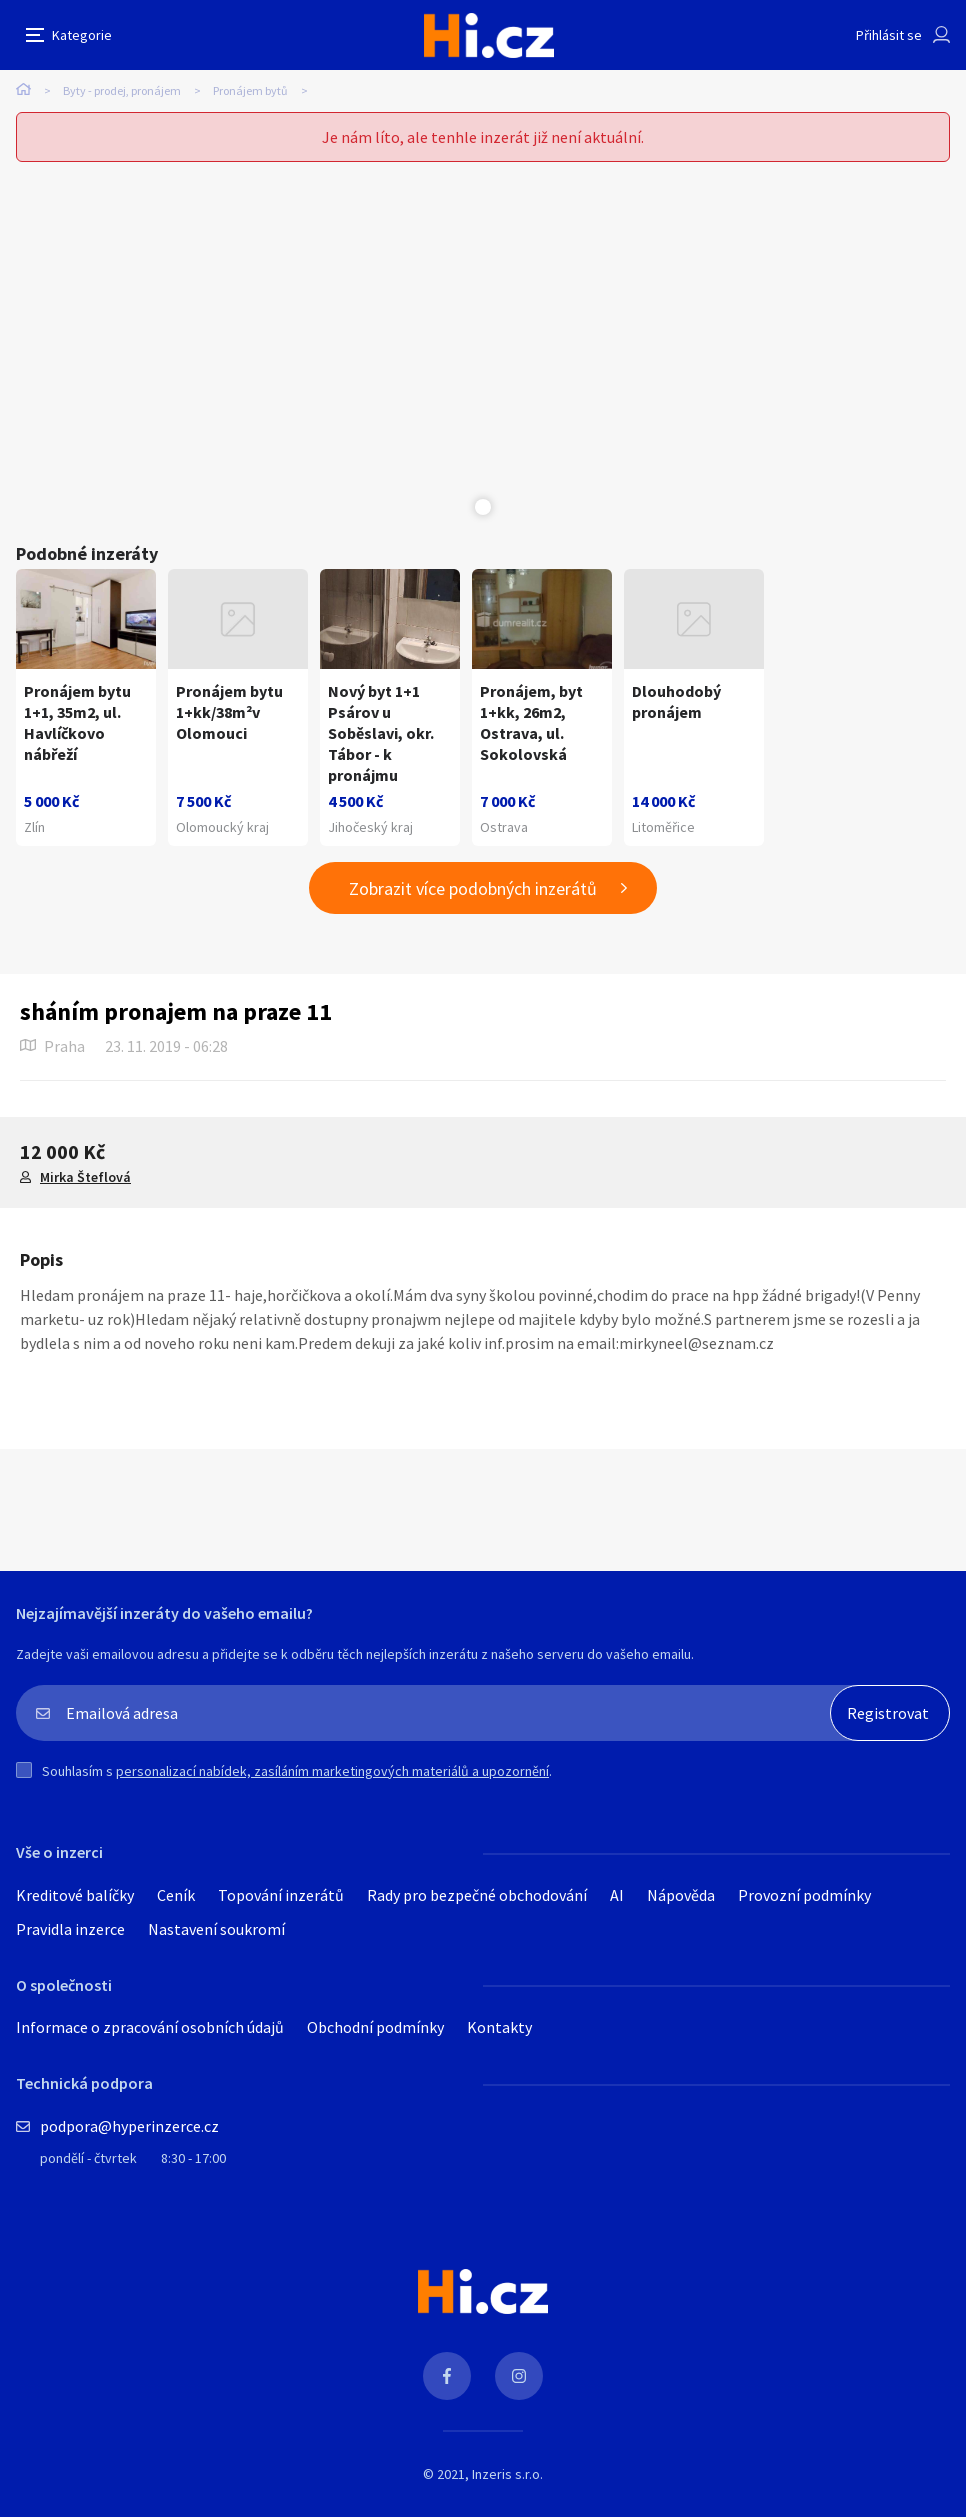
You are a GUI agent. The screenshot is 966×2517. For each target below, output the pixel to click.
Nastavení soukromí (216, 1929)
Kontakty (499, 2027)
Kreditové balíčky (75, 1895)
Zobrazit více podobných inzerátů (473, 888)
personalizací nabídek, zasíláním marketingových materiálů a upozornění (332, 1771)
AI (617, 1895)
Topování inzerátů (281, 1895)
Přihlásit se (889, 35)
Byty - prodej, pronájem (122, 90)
=-=-=
All of the material above should be output exactly, with the pictures left behind.

_Result of the task_
You are a GUI agent. The screenshot is 966×2517. For each target below, output the pixel to click.
Nastavení soukromí (216, 1929)
Kontakty (499, 2027)
Kreditové balíčky (75, 1895)
Zobrazit více podobných inzerátů (473, 888)
personalizací nabídek, zasíláním marketingových materiálů a upozornění (332, 1771)
AI (617, 1895)
Topování inzerátů (281, 1895)
Přihlásit se (889, 35)
Byty - prodej, pronájem (122, 90)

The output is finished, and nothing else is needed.